Okay, so here we are, at day four... soaking, scrubbing, to no avail. 

I have a new stoneware roasting pan - like LeCreuset enamel, but a Cuisinart. 

Silly me, I thought I could roast some root veggies in it! Well, I just cannot get the thing clean. I've tried soaking, vinegar, and even scrubbing with Bon Ami. I'm afraid I'll take off the enamel if I keep going. 

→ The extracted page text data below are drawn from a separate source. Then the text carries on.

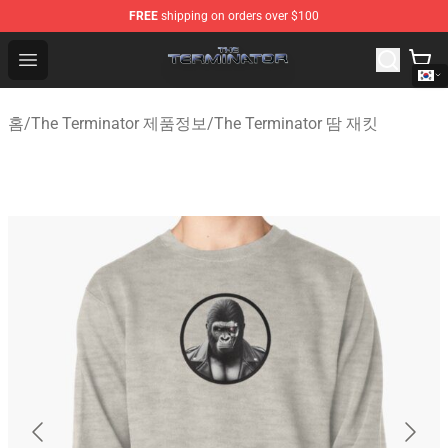
FREE
shipping on orders over $100
The Terminator Store - Official The Terminator Merchand
Open menu
홈
/
The Terminator 제품정보
/
The Terminator 땀 재킷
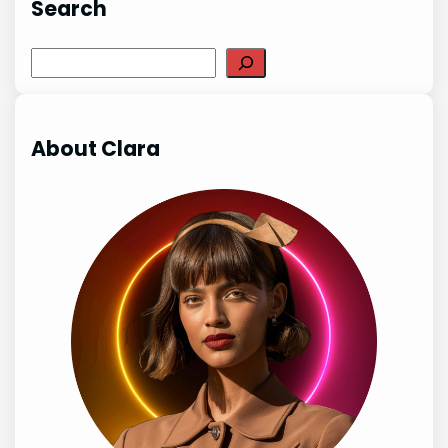
Search
Search
About Clara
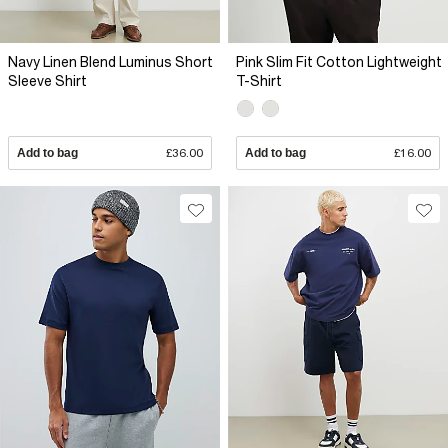
Navy Linen Blend Luminus Short
Pink Slim Fit Cotton Lightweight
Sleeve Shirt
T-Shirt
Add to bag
£36.00
Add to bag
£16.00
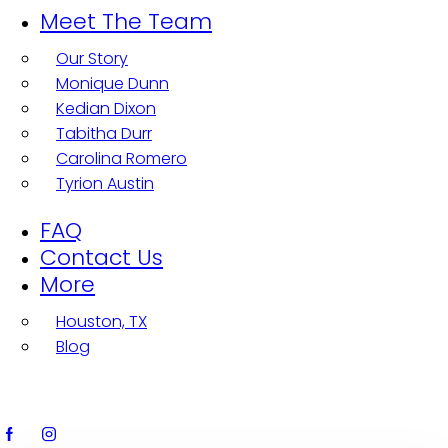
Meet The Team
Our Story
Monique Dunn
Kedian Dixon
Tabitha Durr
Carolina Romero
Tyrion Austin
FAQ
Contact Us
More
Houston, TX
Blog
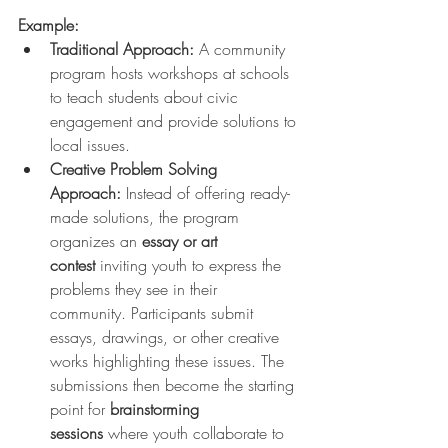
Example:
Traditional Approach:
 A community 
program hosts workshops at schools 
to teach students about civic 
engagement and provide solutions to 
local issues.
Creative Problem Solving 
Approach:
 Instead of offering ready-
made solutions, the program 
organizes an 
essay or art 
contest
 inviting youth to express the 
problems they see in their 
community. Participants submit 
essays, drawings, or other creative 
works highlighting these issues. The 
submissions then become the starting 
point for 
brainstorming 
sessions
 where youth collaborate to 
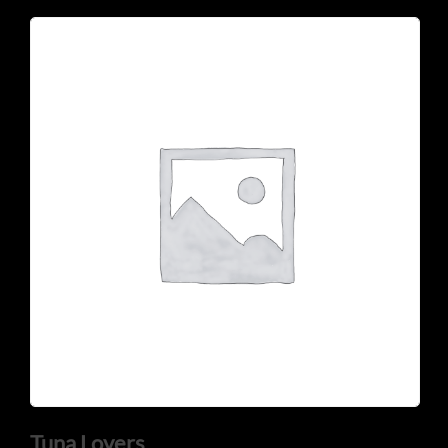
Tuna Lovers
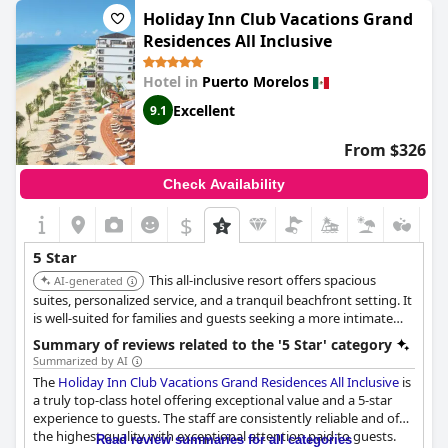
rating, the majority of guests highly praise the Valentin as an
Holiday Inn Club Vacations Grand
excellent and beautiful place to stay.
Residences All Inclusive
Hotel in
Puerto Morelos
Excellent
9.1
From $326
Check Availability
$
5 Star
This all-inclusive resort offers spacious
AI-generated
suites, personalized service, and a tranquil beachfront setting. It
is well-suited for families and guests seeking a more intimate
and luxurious experience.
Summary of reviews related to the '5 Star' category
Summarized by AI
The
Holiday Inn Club Vacations Grand Residences All Inclusive
is
a truly top-class hotel offering exceptional value and a 5-star
experience to guests. The staff are consistently reliable and of
the highest quality with exceptional attention paid to guests.
Read review summaries for all categories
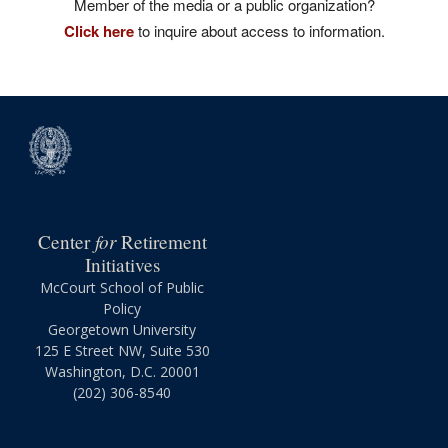
Member of the media or a public organization?
Click here
to inquire about access to information.
for
Center
Retirement
Initiatives
McCourt School of Public
Policy
Georgetown University
125 E Street NW, Suite 530
Washington, D.C. 20001
(202) 306-8540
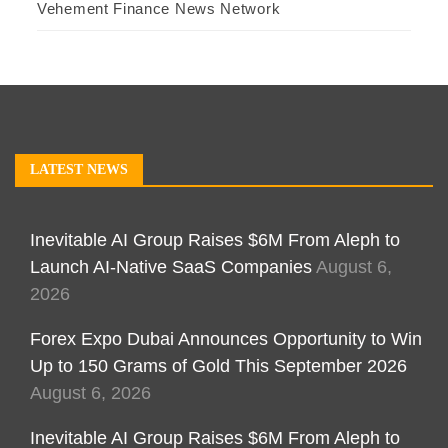
Vehement Finance News Network
LATEST NEWS
Inevitable AI Group Raises $6M From Aleph to
Launch AI-Native SaaS Companies
August 6,
2026
Forex Expo Dubai Announces Opportunity to Win
Up to 150 Grams of Gold This September 2026
August 6, 2026
Inevitable AI Group Raises $6M From Aleph to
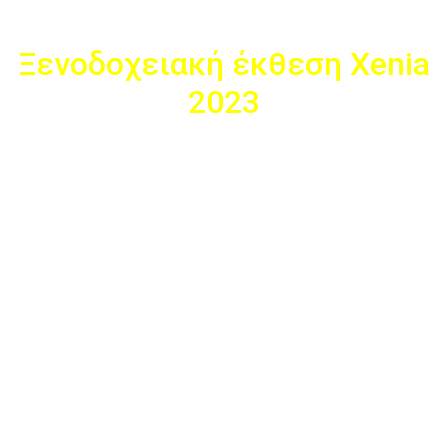
Ξενοδοχειακή έκθεση Xenia
2023
To Fotocopy παρεβρέθηκε στη ξενοδοχειακή έκθεση Xenia
2023 στις 23-25 νοεμβρίου στην οποία συμμετείχαμε ως
εκθέτες με το περίπτερο Α38 στο εκθεσιακό κέντρο,
Metropolitan Expo. Το περίπτερο μας παρουσίασε μοναδικά
προϊόντα, ειδικά επιλεγμένα για το κλάδο των ξενοδοχειακών
επιχειρήσεων καθώς και ανέδειξε νέες καινοτόμες ιδέες στο
χώρο της διακόσμησης. Με τις άριστες υπηρεσίες που
προσφέραμε καταφέραμε να εξυπηρετήσουμε τους πελάτες
της έκθεσης καθώς και να ξεχωρίσουμε από τα υπόλοιπα
περίπτερα. Βελτιωνόμαστε με νέες ιδέες καθώς μας
στηρίζετε και σας ευχαριστούμε θερμά για την υποστήριξη
σας.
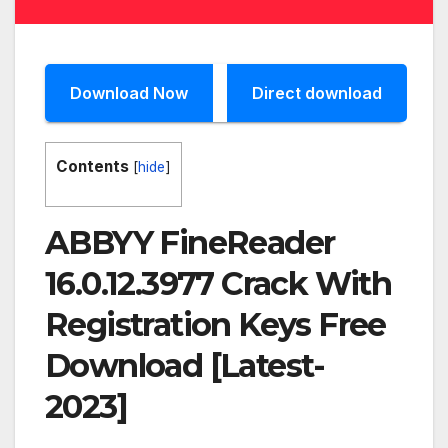
Download Now
Direct download
Contents
[
hide
]
ABBYY FineReader
16.0.12.3977 Crack With
Registration Keys Free
Download [Latest-
2023]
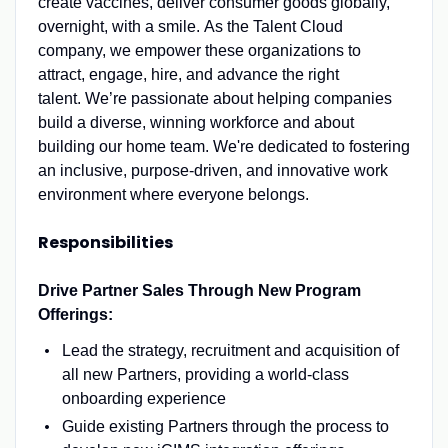
create vaccines, deliver consumer goods globally,
overnight, with a smile. As the Talent Cloud
company, we empower these organizations to
attract, engage, hire, and advance the right
talent. We’re passionate about helping companies
build a diverse, winning workforce and about
building our home team. We're dedicated to fostering
an inclusive, purpose-driven, and innovative work
environment where everyone belongs.
Responsibilities
Drive Partner Sales Through New Program
Offerings:
Lead the strategy, recruitment and acquisition of
all new Partners, providing a world-class
onboarding experience
Guide existing Partners through the process to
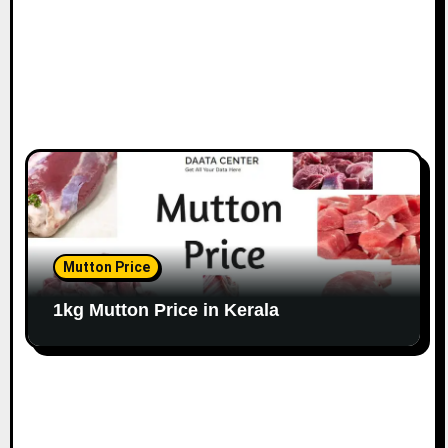
Mutton Price
1kg Mutton Price in Kerala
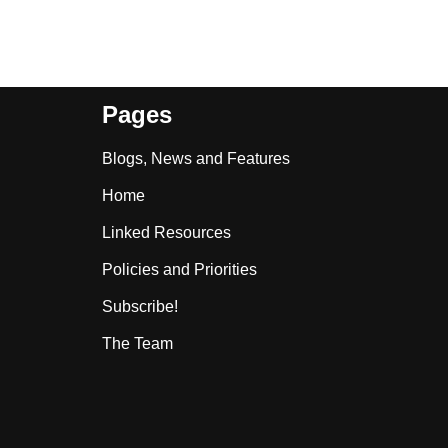
Pages
Blogs, News and Features
Home
Linked Resources
Policies and Priorities
Subscribe!
The Team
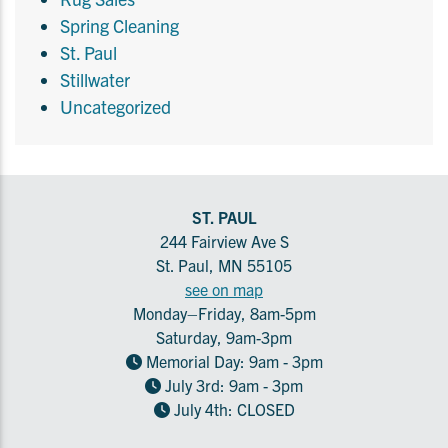
Spring Cleaning
St. Paul
Stillwater
Uncategorized
ST. PAUL
244 Fairview Ave S
St. Paul, MN 55105
see on map
Monday–Friday, 8am-5pm
Saturday, 9am-3pm
Memorial Day: 9am - 3pm
July 3rd: 9am - 3pm
July 4th: CLOSED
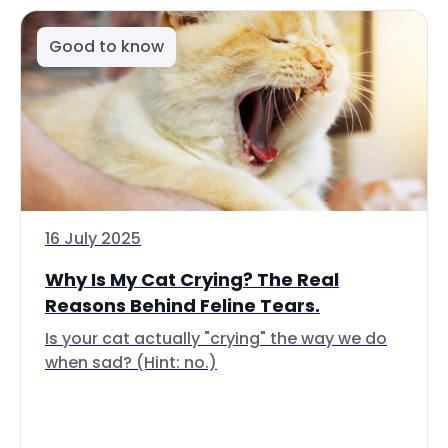
Good to know
16 July 2025
Why Is My Cat Crying? The Real
Reasons Behind Feline Tears.
Is your cat actually "crying" the way we do
when sad? (Hint: no.)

Does anyone have suggestions? In the past, I've had a Jadeite pan that always soaks clean, so this enamel is rather new to me. It looks so cool, I'd hate to not use it again. 

Thanks!


----------



## CJ (May 10, 2002)

Try putting some ammonia in it, then place it in a plastic bag tied, overnight.


----------



## manygoatsnmore (Feb 12, 2005)

Oven cleaner? If it's a finish like you would find on a grill pan, it should work.

I've taken off a lot of stuck on stuff with the orange cleaner they sell at the Dollar Tree - it's called Awesome Orange.

CJ's idea is a good one, too. Let us know what you use and if it works!


----------



## beaglebiz (Aug 5, 2008)

Dawn Power Disslove...I keep a bottle for emergencies like this one...spray, let it soak in and wash off


----------